Stored data entries
[Start of section]
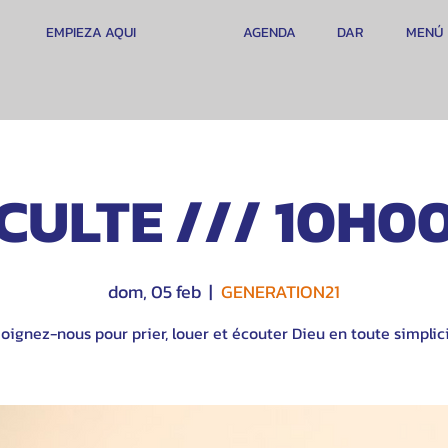
EMPIEZA AQUI
AGENDA
DAR
MENÚ
CULTE /// 10H0
dom, 05 feb
  |  
GENERATION21
oignez-nous pour prier, louer et écouter Dieu en toute simplici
[End of section]
Print verbatim every line above, apart from the pictures.

EMPIEZA AQUI
AGENDA
DAR
MENÚ
CULTE /// 10H0
dom, 05 feb
  |  
GENERATION21
oignez-nous pour prier, louer et écouter Dieu en toute simplici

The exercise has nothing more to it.